====== DATA FOR THIS EXERCISE ======

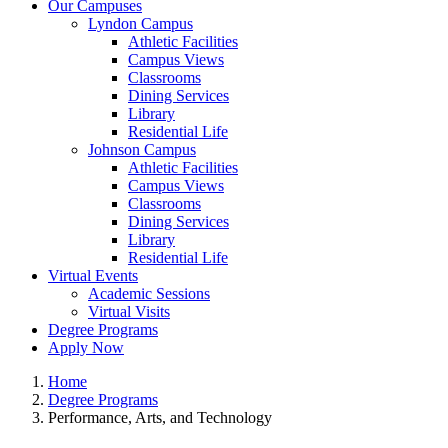
Our Campuses
Lyndon Campus
Athletic Facilities
Campus Views
Classrooms
Dining Services
Library
Residential Life
Johnson Campus
Athletic Facilities
Campus Views
Classrooms
Dining Services
Library
Residential Life
Virtual Events
Academic Sessions
Virtual Visits
Degree Programs
Apply Now
Home
Degree Programs
Performance, Arts, and Technology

======

## PROBLEM DESCRIPTION
The result should be every entry, word for word, and no pictures.

## SOLUTION TO THIS TASK
Our Campuses
Lyndon Campus
Athletic Facilities
Campus Views
Classrooms
Dining Services
Library
Residential Life
Johnson Campus
Athletic Facilities
Campus Views
Classrooms
Dining Services
Library
Residential Life
Virtual Events
Academic Sessions
Virtual Visits
Degree Programs
Apply Now
Home
Degree Programs
Performance, Arts, and Technology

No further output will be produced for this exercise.